Which lines to output? The line containing "or on the news, relationship" and every line after it in the data below, each copied exactly.

Collected data:
- Opening Delimiter -

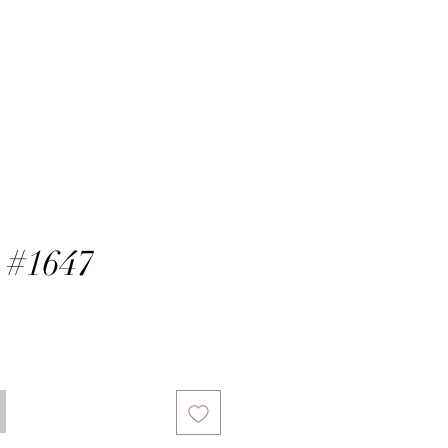
 #1647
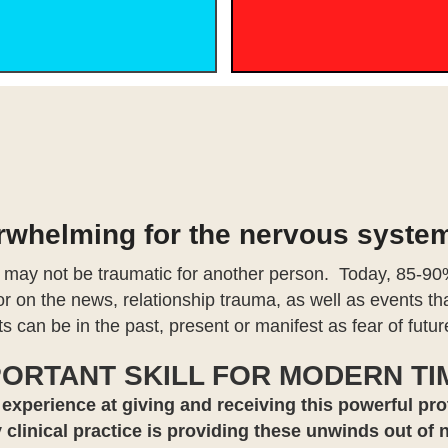
erwhelming for the nervous syste
 may not be traumatic for another person. Today, 85-90%
 or on the news, relationship trauma, as well as events 
s can be in the past, present or manifest as fear of futu
PORTANT SKILL FOR MODERN TI
 experience at giving and receiving this powerful pro
 clinical practice is providing these unwinds out of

- Closing Delimiter -

▶ _Written solution_
 or on the news, relationship trauma, as well as events 
s can be in the past, present or manifest as fear of futu
PORTANT SKILL FOR MODERN TI
 experience at giving and receiving this powerful pro
 clinical practice is providing these unwinds out of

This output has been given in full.